If the superclass does initialize depending on the subclass’s preference for animation, it must delay initialization until the subclass doesn’t call animatePresentation(of:). UIKit has the luxury of knowing that les jeux sont faits when the coalesced presentation event pops out of the main queue. The presenting controller won’t know the deadline has arrived.

Imagine a workaround: When the presentation event arrives at the runloop — we can wonder whether that’s too late for a smooth transition — UIKit notifies the presenting controller that the child will appear. The presenting controller can look up what it meant to do with that child and revise “animated” as needed… possibly by branching on “animated” exactly the way it could have if it had called .present(_:animated:) when it had better knowledge and control.

(The solution in this case is to have two methods, immediatelyPresent(_:) and immediatelyPresentAnimated(_:). The article and this comment use this API to illustrate a general concern that may not always be so easy to resolve. Humor me.)


In the case of that DataLoader completion: What if I care only that the operation completed, no matter how — is my code simpler if I have to write the identical handler twice? (The article says always. I’m prepared to doubt it.) That’s a trivial case of success and failure having common code paths such as the article shows — do you trust yourself to forever maintain their copies of that code? A wrapper function for the common code mitigates the risk (at the expense of adding smaller ones), but you’ll never eliminate it.

And… do multiple code paths become Good Things if the paths and the conditional that selects them don't fit on the same screen? The branch is probably selected in third-party code; two funcs with several lines of identical content may be in the same file, but probably not the same screen. Again, the common wrapper function mitigates the problem. of visibility, but not likely better than a single handler.

The example in the article would, I observe, be 50% longer if documented, and much shorter if the “cause” for each section were commented at the single place it is executed instead of being discoverable only through searches of the IDE’s symbol and call-chain indices.


“Duplication is better than inappropriate sharing.” Correct. “X is better than inappropriate Y” is always correct. If X is better than Y, that’s what makes Y inappropriate. Whether X is better is still a judgment call.

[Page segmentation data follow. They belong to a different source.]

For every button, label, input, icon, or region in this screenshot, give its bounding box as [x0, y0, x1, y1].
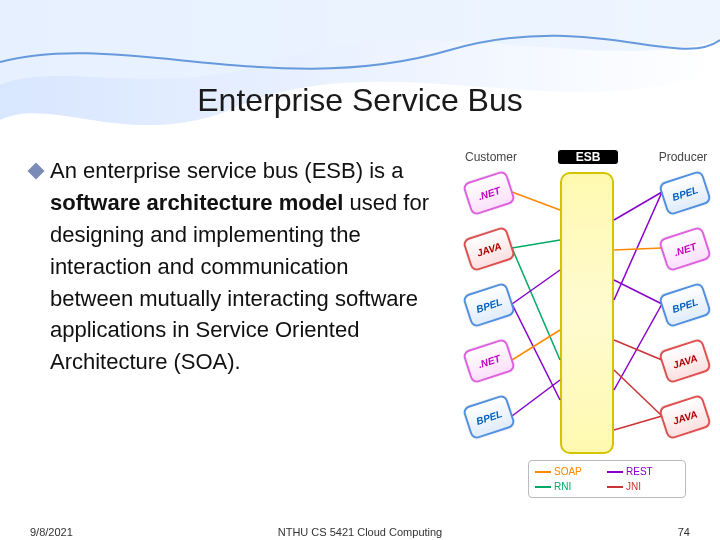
body-text: An enterprise service bus (ESB) is a sof… — [30, 155, 430, 378]
bullet-text-post: used for designing and implementing the … — [50, 190, 429, 374]
svg-line-9 — [614, 248, 662, 250]
bullet-paragraph: An enterprise service bus (ESB) is a sof… — [50, 155, 430, 378]
svg-line-12 — [614, 340, 662, 360]
bullet-diamond-icon — [28, 163, 45, 180]
esb-diagram: Customer ESB Producer .NET JAVA BPEL .NE… — [462, 150, 712, 520]
svg-line-13 — [614, 370, 662, 416]
bullet-text-strong: software architecture model — [50, 190, 343, 215]
legend-jni: JNI — [607, 479, 679, 494]
bullet-text-pre: An enterprise service bus (ESB) is a — [50, 158, 403, 183]
svg-line-3 — [512, 270, 560, 304]
svg-line-7 — [614, 192, 662, 220]
page-title: Enterprise Service Bus — [0, 82, 720, 119]
footer-date: 9/8/2021 — [30, 526, 73, 538]
svg-line-1 — [512, 240, 560, 248]
footer-course: NTHU CS 5421 Cloud Computing — [278, 526, 442, 538]
svg-line-10 — [614, 280, 662, 304]
legend-box: SOAP REST RNI JNI — [528, 460, 686, 498]
legend-rni: RNI — [535, 479, 607, 494]
legend-soap: SOAP — [535, 464, 607, 479]
svg-line-14 — [614, 416, 662, 430]
svg-line-6 — [512, 380, 560, 416]
background-wave — [0, 0, 720, 160]
svg-line-0 — [512, 192, 560, 210]
svg-line-2 — [512, 248, 560, 360]
legend-rest: REST — [607, 464, 679, 479]
footer-page-number: 74 — [678, 526, 690, 538]
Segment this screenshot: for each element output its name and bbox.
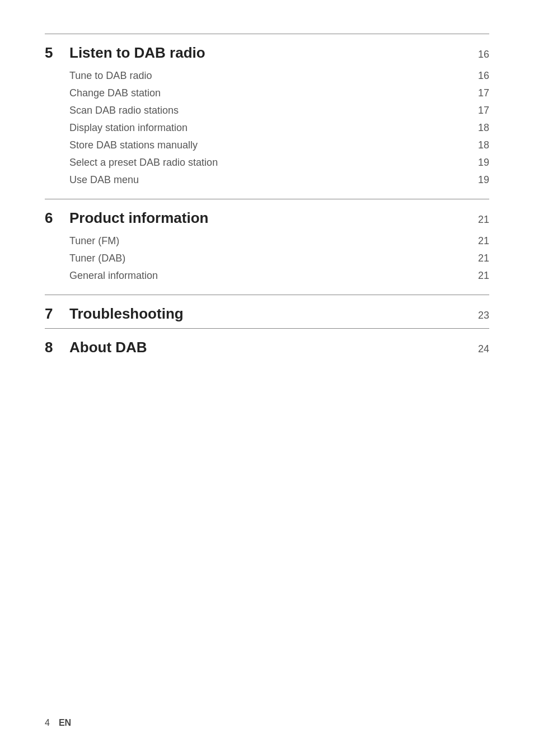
section-title-8: About DAB xyxy=(69,339,472,356)
list-item: Tuner (FM) 21 xyxy=(69,232,489,250)
footer-language: EN xyxy=(59,718,71,728)
toc-section-8: 8 About DAB 24 xyxy=(45,328,489,356)
section-divider-7 xyxy=(45,295,489,295)
section-header-7: 7 Troubleshooting 23 xyxy=(45,305,489,323)
page: 5 Listen to DAB radio 16 Tune to DAB rad… xyxy=(0,0,534,756)
entry-label: Store DAB stations manually xyxy=(69,139,198,151)
section-page-7: 23 xyxy=(472,310,489,321)
toc-entries-6: Tuner (FM) 21 Tuner (DAB) 21 General inf… xyxy=(69,232,489,284)
section-divider-6 xyxy=(45,199,489,199)
section-header-inner-6: 6 Product information xyxy=(45,209,472,227)
toc-entries-5: Tune to DAB radio 16 Change DAB station … xyxy=(69,67,489,189)
entry-page: 21 xyxy=(472,253,489,264)
entry-label: Display station information xyxy=(69,122,188,134)
list-item: Display station information 18 xyxy=(69,119,489,137)
footer: 4 EN xyxy=(45,718,71,728)
section-number-8: 8 xyxy=(45,339,62,356)
toc-section-7: 7 Troubleshooting 23 xyxy=(45,295,489,323)
section-title-6: Product information xyxy=(69,209,472,227)
entry-page: 19 xyxy=(472,157,489,169)
entry-label: Tune to DAB radio xyxy=(69,70,152,82)
list-item: Use DAB menu 19 xyxy=(69,171,489,189)
section-number-5: 5 xyxy=(45,44,62,62)
section-header-inner-7: 7 Troubleshooting xyxy=(45,305,472,323)
entry-page: 21 xyxy=(472,270,489,282)
entry-label: Select a preset DAB radio station xyxy=(69,157,218,169)
entry-page: 17 xyxy=(472,105,489,116)
toc-section-5: 5 Listen to DAB radio 16 Tune to DAB rad… xyxy=(45,34,489,189)
list-item: Tuner (DAB) 21 xyxy=(69,250,489,267)
entry-label: Change DAB station xyxy=(69,87,161,99)
entry-label: Scan DAB radio stations xyxy=(69,105,179,116)
entry-label: Tuner (FM) xyxy=(69,235,119,247)
section-header-5: 5 Listen to DAB radio 16 xyxy=(45,44,489,62)
entry-page: 18 xyxy=(472,139,489,151)
entry-page: 17 xyxy=(472,87,489,99)
list-item: Tune to DAB radio 16 xyxy=(69,67,489,85)
entry-label: General information xyxy=(69,270,158,282)
entry-page: 16 xyxy=(472,70,489,82)
section-title-5: Listen to DAB radio xyxy=(69,44,472,62)
section-number-7: 7 xyxy=(45,305,62,323)
section-number-6: 6 xyxy=(45,209,62,227)
section-page-6: 21 xyxy=(472,214,489,226)
list-item: Select a preset DAB radio station 19 xyxy=(69,154,489,171)
list-item: General information 21 xyxy=(69,267,489,284)
section-title-7: Troubleshooting xyxy=(69,305,472,323)
entry-label: Use DAB menu xyxy=(69,174,139,186)
list-item: Scan DAB radio stations 17 xyxy=(69,102,489,119)
section-divider-8 xyxy=(45,328,489,329)
entry-page: 19 xyxy=(472,174,489,186)
list-item: Change DAB station 17 xyxy=(69,85,489,102)
entry-page: 21 xyxy=(472,235,489,247)
footer-page-number: 4 xyxy=(45,718,50,728)
section-page-5: 16 xyxy=(472,49,489,60)
section-divider-5 xyxy=(45,34,489,34)
section-header-8: 8 About DAB 24 xyxy=(45,339,489,356)
entry-page: 18 xyxy=(472,122,489,134)
toc-section-6: 6 Product information 21 Tuner (FM) 21 T… xyxy=(45,199,489,284)
section-page-8: 24 xyxy=(472,343,489,355)
entry-label: Tuner (DAB) xyxy=(69,253,125,264)
section-header-6: 6 Product information 21 xyxy=(45,209,489,227)
list-item: Store DAB stations manually 18 xyxy=(69,137,489,154)
section-header-inner-5: 5 Listen to DAB radio xyxy=(45,44,472,62)
section-header-inner-8: 8 About DAB xyxy=(45,339,472,356)
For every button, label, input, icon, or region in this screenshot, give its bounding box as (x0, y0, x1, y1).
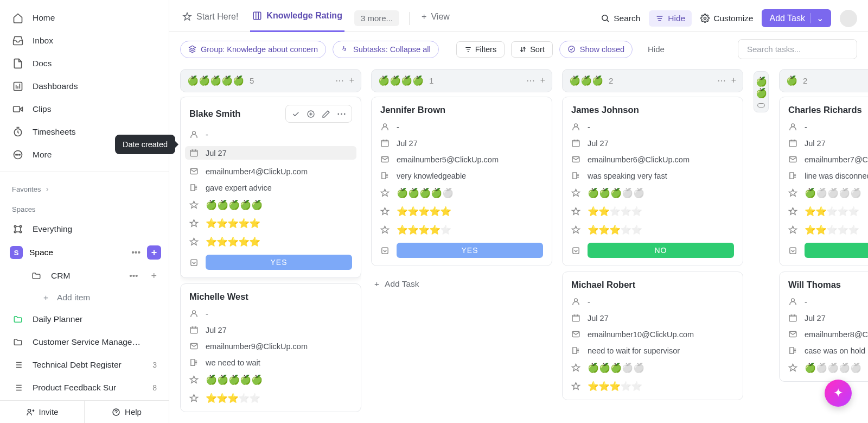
card-resolved-row[interactable]: NO (788, 243, 868, 258)
svg-rect-23 (190, 327, 197, 333)
card-toolbar[interactable]: ⋯ (285, 105, 352, 123)
sidebar-item-dashboards[interactable]: Dashboards (0, 75, 169, 98)
plus-icon[interactable]: + (540, 75, 545, 86)
task-card[interactable]: Michael Robert-Jul 27emailnumber10@Click… (562, 272, 743, 400)
svg-point-29 (575, 124, 578, 127)
spaces-label: Spaces (12, 205, 35, 213)
svg-rect-30 (572, 141, 579, 147)
column-header[interactable]: 🍏🍏🍏🍏1⋯+ (371, 69, 552, 92)
svg-rect-32 (573, 247, 579, 253)
filters-button[interactable]: Filters (456, 41, 505, 58)
svg-rect-34 (572, 315, 579, 321)
more-tabs-button[interactable]: 3 more... (354, 10, 399, 26)
card-resolved-row[interactable]: NO (571, 243, 734, 258)
sidebar-item-home[interactable]: Home (0, 7, 169, 29)
hide-filters-button[interactable]: Hide (639, 45, 673, 54)
add-task-row[interactable]: +Add Task (371, 272, 552, 296)
sidebar-item-inbox[interactable]: Inbox (0, 29, 169, 52)
svg-point-36 (792, 124, 795, 127)
group-pill[interactable]: Group: Knowledge about concern (180, 41, 326, 58)
chevron-down-icon[interactable]: ⌄ (810, 13, 824, 23)
card-resolved-row[interactable]: YES (189, 255, 352, 270)
more-dots-icon[interactable]: ⋯ (717, 75, 726, 86)
fab-button[interactable]: ✦ (825, 380, 852, 407)
sidebar-item-everything[interactable]: Everything (0, 218, 169, 241)
svg-point-16 (569, 46, 575, 52)
card-email-row: emailnumber7@Clic (788, 155, 868, 164)
sidebar-item-label: Inbox (33, 36, 53, 46)
sidebar-item-feedback[interactable]: Product Feedback Sur8 (0, 376, 169, 399)
hide-button[interactable]: Hide (649, 10, 692, 27)
card-stars-row: ⭐⭐⭐⭐⭐ (788, 206, 868, 217)
column-apples: 🍏🍏🍏🍏🍏 (187, 75, 244, 86)
svg-rect-28 (382, 247, 388, 253)
collapsed-column[interactable]: 🍏🍏 (753, 69, 769, 423)
more-dots-icon[interactable]: ••• (129, 271, 138, 281)
show-closed-pill[interactable]: Show closed (559, 41, 633, 58)
column-header[interactable]: 🍏2⋯+ (779, 69, 868, 92)
add-item-button[interactable]: +Add item (24, 287, 169, 308)
sidebar-item-label: Docs (33, 59, 52, 68)
customize-button[interactable]: Customize (700, 14, 753, 23)
plus-icon[interactable]: + (151, 270, 157, 282)
card-apples-row: 🍏🍏🍏🍏🍏 (189, 199, 352, 211)
more-dots-icon[interactable]: ⋯ (335, 75, 344, 86)
svg-point-9 (14, 231, 16, 232)
tab-start-here[interactable]: Start Here! (180, 5, 240, 31)
inbox-icon (12, 35, 24, 47)
svg-point-33 (575, 299, 578, 302)
sidebar-item-docs[interactable]: Docs (0, 52, 169, 75)
plus-circle-icon[interactable] (307, 110, 315, 118)
task-card[interactable]: Will Thomas-Jul 27emailnumber8@Cliccase … (779, 272, 868, 382)
task-card[interactable]: Blake Smith⋯-Jul 27emailnumber4@ClickUp.… (180, 97, 361, 278)
sort-button[interactable]: Sort (511, 41, 553, 58)
column-header[interactable]: 🍏🍏🍏2⋯+ (562, 69, 743, 92)
list-icon (12, 359, 24, 371)
space-badge: S (10, 246, 23, 259)
add-view-button[interactable]: +View (419, 5, 452, 31)
check-icon[interactable] (291, 110, 300, 118)
invite-button[interactable]: Invite (0, 401, 85, 423)
sidebar-item-daily-planner[interactable]: Daily Planner (0, 308, 169, 331)
subtasks-pill[interactable]: Subtasks: Collapse all (333, 41, 439, 58)
column-header[interactable]: 🍏🍏🍏🍏🍏5⋯+ (180, 69, 361, 92)
card-date-row[interactable]: Jul 27 (185, 146, 356, 160)
svg-point-14 (602, 15, 608, 21)
sidebar-item-csm[interactable]: Customer Service Manage… (0, 331, 169, 353)
sidebar-item-label: CRM (51, 271, 70, 281)
add-task-button[interactable]: Add Task⌄ (762, 9, 831, 27)
plus-icon[interactable]: + (731, 75, 736, 86)
task-card[interactable]: Jennifer Brown-Jul 27emailnumber5@ClickU… (371, 97, 552, 266)
more-dots-icon[interactable]: ⋯ (526, 75, 535, 86)
subtask-icon (341, 45, 349, 53)
column-apples: 🍏🍏🍏🍏 (378, 75, 424, 86)
plus-icon[interactable]: + (349, 75, 354, 86)
more-dots-icon[interactable]: ••• (131, 248, 141, 257)
edit-icon[interactable] (322, 110, 330, 118)
tab-knowledge-rating[interactable]: Knowledge Rating (250, 4, 344, 32)
sidebar-item-tech-debt[interactable]: Technical Debt Register3 (0, 353, 169, 376)
card-stars-row: ⭐⭐⭐⭐⭐ (189, 393, 352, 404)
help-button[interactable]: Help (85, 401, 169, 423)
svg-point-5 (17, 154, 18, 155)
card-title-text: Charles Richards (788, 105, 862, 115)
svg-point-6 (20, 154, 21, 155)
space-row[interactable]: S Space ••• + (0, 241, 169, 264)
task-card[interactable]: James Johnson-Jul 27emailnumber6@ClickUp… (562, 97, 743, 266)
task-card[interactable]: Charles Richards-Jul 27emailnumber7@Clic… (779, 97, 868, 266)
search-tasks-input[interactable]: Search tasks... (738, 39, 857, 59)
favorites-section[interactable]: Favorites (0, 178, 169, 198)
card-email-row: emailnumber5@ClickUp.com (380, 155, 543, 164)
space-add-button[interactable]: + (147, 245, 161, 260)
more-icon[interactable]: ⋯ (337, 109, 346, 119)
svg-rect-19 (190, 150, 197, 156)
sidebar-item-crm[interactable]: CRM•••+ (24, 264, 169, 287)
card-resolved-row[interactable]: YES (380, 243, 543, 258)
task-card[interactable]: Michelle West-Jul 27emailnumber9@ClickUp… (180, 283, 361, 412)
svg-rect-39 (790, 247, 796, 253)
avatar-button[interactable] (840, 10, 857, 27)
plus-icon: + (422, 12, 426, 22)
search-button[interactable]: Search (601, 14, 640, 23)
svg-point-40 (792, 299, 795, 302)
sidebar-item-clips[interactable]: Clips (0, 98, 169, 121)
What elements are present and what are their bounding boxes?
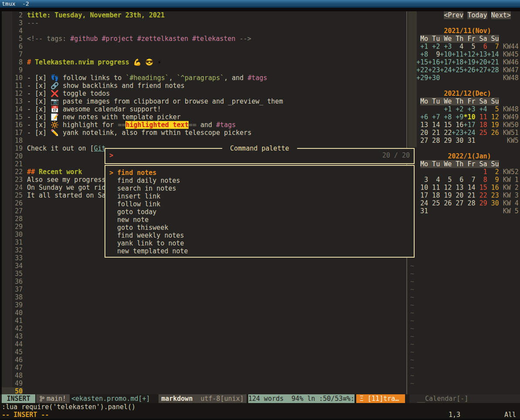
palette-item[interactable]: search in notes <box>105 185 414 192</box>
editor-line[interactable]: 14- [x] 📅 awesome calendar support! <box>2 105 405 113</box>
calendar-blank-row <box>405 231 520 239</box>
line-text <box>23 301 27 309</box>
scrollbar-strip <box>408 11 417 147</box>
ruler-row: -- INSERT -- 1,3 All <box>0 411 520 419</box>
line-number: 50 <box>2 387 23 394</box>
prev-button[interactable]: <Prev <box>444 11 463 19</box>
editor-line[interactable]: 11- [x] 🔗 show backlinks and friend note… <box>2 82 405 90</box>
calendar-week-row[interactable]: 10 11 12 13 14 15 16 KW 2 <box>405 184 520 192</box>
calendar-blank-row <box>405 246 520 254</box>
line-number: 24 <box>2 184 23 192</box>
empty-buffer-tilde: ~ <box>405 278 520 286</box>
editor-line[interactable]: 47 <box>2 364 405 372</box>
scroll-indicator: All <box>504 411 516 419</box>
editor-line[interactable]: 34 <box>2 262 405 270</box>
line-number: 8 <box>2 58 23 66</box>
editor-line[interactable]: 4 <box>2 27 405 35</box>
line-text: - [x] 📷 paste images from clipboard or b… <box>23 97 283 105</box>
editor-line[interactable]: 13- [x] 📷 paste images from clipboard or… <box>2 97 405 105</box>
line-text: <!-- tags: #github #project #zettelkaste… <box>23 35 251 43</box>
editor-line[interactable]: 42 <box>2 325 405 333</box>
palette-item[interactable]: find weekly notes <box>105 232 414 239</box>
next-button[interactable]: Next> <box>491 11 511 19</box>
editor-line[interactable]: 50 <box>2 387 405 394</box>
editor-line[interactable]: 17- [x] ✏️ yank notelink, also from wthi… <box>2 129 405 137</box>
line-number: 3 <box>2 19 23 27</box>
command-line[interactable]: :lua require('telekasten').panel() <box>0 403 520 411</box>
editor-line[interactable]: 15- [x] 📝 new notes with template picker <box>2 113 405 121</box>
calendar-week-row[interactable]: +6 +7 +8 +9*10 11 12 KW49 <box>405 113 520 121</box>
calendar-week-row[interactable]: +29+30 KW48 <box>405 74 520 82</box>
line-text: - [x] 👣 follow links to `#headings`, `^p… <box>23 74 267 82</box>
editor-line[interactable]: 36 <box>2 278 405 286</box>
editor-line[interactable]: 9 <box>2 66 405 74</box>
editor-line[interactable]: 43 <box>2 333 405 340</box>
filename-segment: <ekasten.promo.md[+] <box>71 394 150 403</box>
calendar-week-row[interactable]: +8 9+10+11+12+13+14 KW45 <box>405 50 520 58</box>
editor-line[interactable]: 5<!-- tags: #github #project #zettelkast… <box>2 35 405 43</box>
calendar-week-row[interactable]: 31 KW 5 <box>405 207 520 215</box>
line-number: 15 <box>2 113 23 121</box>
line-number: 47 <box>2 364 23 372</box>
line-number: 16 <box>2 121 23 129</box>
editor-line[interactable]: 45 <box>2 348 405 356</box>
line-number: 32 <box>2 246 23 254</box>
palette-item[interactable]: goto thisweek <box>105 224 414 232</box>
editor-line[interactable]: 6 <box>2 43 405 50</box>
editor-line[interactable]: 40 <box>2 309 405 317</box>
palette-result-counter: 20 / 20 <box>382 149 410 162</box>
line-text <box>23 207 27 215</box>
editor-line[interactable]: 8# Telekasten.nvim progress 💪 😎 ⚡ <box>2 58 405 66</box>
editor-line[interactable]: 12- [x] ❌ toggle todos <box>2 90 405 97</box>
calendar-weekday-header: Mo Tu We Th Fr Sa Su <box>405 97 520 105</box>
editor-line[interactable]: 3--- <box>2 19 405 27</box>
calendar-week-row[interactable]: 3 4 5 6 7 8 9 KW 1 <box>405 176 520 184</box>
line-number: 27 <box>2 207 23 215</box>
editor-line[interactable]: 7 <box>2 50 405 58</box>
calendar-week-row[interactable]: +22+23+24+25+26+27+28 KW47 <box>405 66 520 74</box>
calendar-week-row[interactable]: +1 +2 +3 4 5 6 7 KW44 <box>405 43 520 50</box>
calendar-week-row[interactable]: 27 28 29 30 31 KW5 <box>405 137 520 144</box>
editor-line[interactable]: 39 <box>2 301 405 309</box>
calendar-week-row[interactable]: +1 +2 +3 +4 5 KW48 <box>405 105 520 113</box>
palette-item[interactable]: yank link to note <box>105 239 414 247</box>
today-button[interactable]: Today <box>467 11 487 19</box>
editor-line[interactable]: 46 <box>2 356 405 364</box>
editor-line[interactable]: 35 <box>2 270 405 278</box>
line-number: 7 <box>2 50 23 58</box>
line-text <box>23 380 27 387</box>
palette-item[interactable]: find daily notes <box>105 177 414 185</box>
calendar-week-row[interactable]: 1 2 KW52 <box>405 168 520 176</box>
line-text <box>23 317 27 325</box>
palette-item[interactable]: follow link <box>105 200 414 208</box>
line-text <box>23 325 27 333</box>
editor-line[interactable]: 16- [x] 🔆 highlight for ==highlighted te… <box>2 121 405 129</box>
calendar-week-row[interactable]: 13 14 15 16+17 18 19 KW50 <box>405 121 520 129</box>
empty-buffer-tilde: ~ <box>405 364 520 372</box>
palette-item[interactable]: new templated note <box>105 247 414 255</box>
editor-line[interactable]: 37 <box>2 286 405 293</box>
line-text <box>23 137 27 144</box>
editor-line[interactable]: 48 <box>2 372 405 380</box>
palette-item[interactable]: new note <box>105 216 414 224</box>
editor-line[interactable]: 49 <box>2 380 405 387</box>
palette-item[interactable]: insert link <box>105 192 414 200</box>
calendar-week-row[interactable]: 20 21 22+23+24 25 26 KW51 <box>405 129 520 137</box>
calendar-week-row[interactable]: +15+16+17+18+19+20+21 KW46 <box>405 58 520 66</box>
calendar-blank-row <box>405 254 520 262</box>
editor-line[interactable]: 2title: Tuesday, November 23th, 2021 <box>2 11 405 19</box>
palette-item[interactable]: goto today <box>105 208 414 216</box>
calendar-blank-row <box>405 144 520 152</box>
calendar-nav-row: <Prev Today Next> <box>405 11 520 19</box>
editor-line[interactable]: 10- [x] 👣 follow links to `#headings`, `… <box>2 74 405 82</box>
editor-line[interactable]: 38 <box>2 293 405 301</box>
line-text <box>23 270 27 278</box>
line-number: 14 <box>2 105 23 113</box>
calendar-week-row[interactable]: 24 25 26 27 28 29 30 KW 4 <box>405 199 520 207</box>
palette-item[interactable]: > find notes <box>105 169 414 177</box>
editor-line[interactable]: 18 <box>2 137 405 144</box>
calendar-sidebar[interactable]: <Prev Today Next> 2021/11(Nov) Mo Tu We … <box>405 11 520 394</box>
calendar-week-row[interactable]: 17 18 19 20 21 22 23 KW 3 <box>405 192 520 199</box>
editor-line[interactable]: 44 <box>2 340 405 348</box>
editor-line[interactable]: 41 <box>2 317 405 325</box>
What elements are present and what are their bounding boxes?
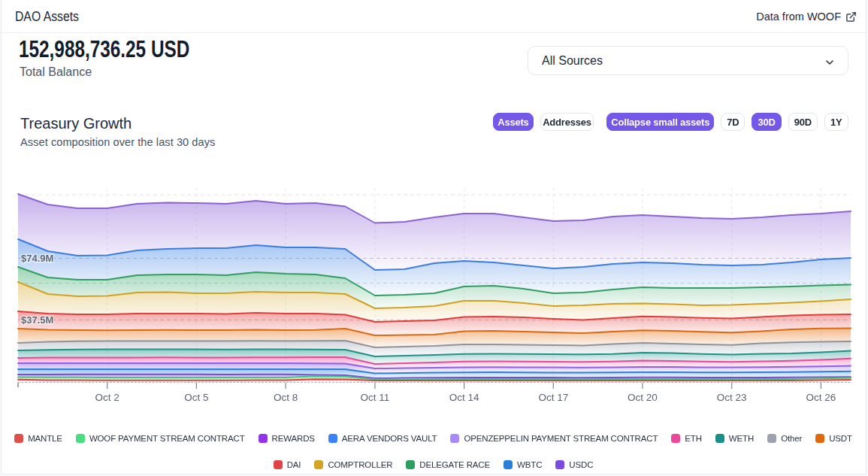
svg-text:Oct 14: Oct 14 (449, 392, 479, 403)
svg-text:Oct 17: Oct 17 (538, 392, 568, 403)
svg-text:Oct 23: Oct 23 (717, 392, 747, 403)
svg-text:Oct 26: Oct 26 (806, 392, 836, 403)
svg-text:$37.5M: $37.5M (21, 314, 53, 326)
svg-text:Oct 20: Oct 20 (628, 392, 658, 403)
svg-text:Oct 11: Oct 11 (361, 392, 390, 403)
svg-text:Oct 5: Oct 5 (184, 392, 208, 403)
svg-text:Oct 8: Oct 8 (274, 392, 298, 403)
svg-text:Oct 2: Oct 2 (95, 392, 119, 403)
svg-text:$74.9M: $74.9M (21, 253, 53, 264)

People seem to like Swift’s guard and defer constructs. But I imagine a branch-counting tool counting every guard, and every assignment and condition in the guard, as an additional branch; worse, an early exit; worse, an early exit into COME FROM code stacked up by defer clauses. Surely they'd rack up the complexity points and lint warnings like nobody’s business.

And yet we think of guard/defer as easier to understand than the alternatives. Perhaps there is more than one kind of complexity.


If “complexity” means anything, it means that the poor schmo who has to maintain the code (even his own) should be able to make out what it does. This is the 67% of coding that is human-to-human.

In a world of optimizers, “complexity” (in this sense) is 1% a technical problem, 99% cognitive. Even a branch-counter that could tally across libraries, modules, classes, or files (which is where most complexity has been for the last twenty years) would lack the empathy it needs for 99% of what makes complexity a problem. Single figures-of-merit are not a magic bullet.


What the article teaches is that programmers should have code complexity on their radar so they can apply their judgment; one way to think of it is in terms of branching logic. Good advice.

You should prosecute branches. You should resolve choices at the highest practical level. “God functions” that handle each and every contingency on a dozen paths are stenches, not smells. If you’re constantly branching on some “type” property of a class instance, it’s time to think about refactoring the types into separate classes. If a significant part of a function is mostly-isolated from the rest, give thanks and refactor. Complexity is a bug-in-waiting. (Hellooooo technical debt!)

In this, the article is absolutely right.